* [WORK TO BE COMPLETED]: Would you print the listing that follows exactly, but without its pictures?
DATA EXCERPT START
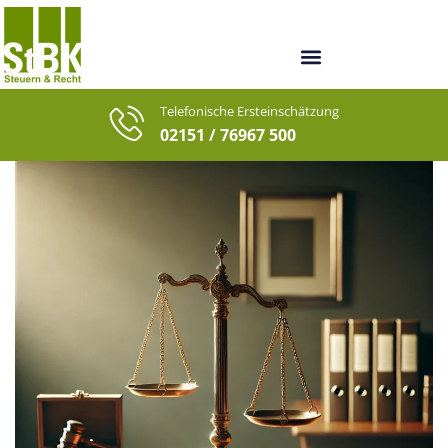
Unsere Berater
Unsere letzten Fälle
Telefonische Ersteinschätzung
02151 / 76967 500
DATA EXCERPT END
* [ANSWER TO THE PROBLEM]:
Unsere Berater
Unsere letzten Fälle
Telefonische Ersteinschätzung
02151 / 76967 500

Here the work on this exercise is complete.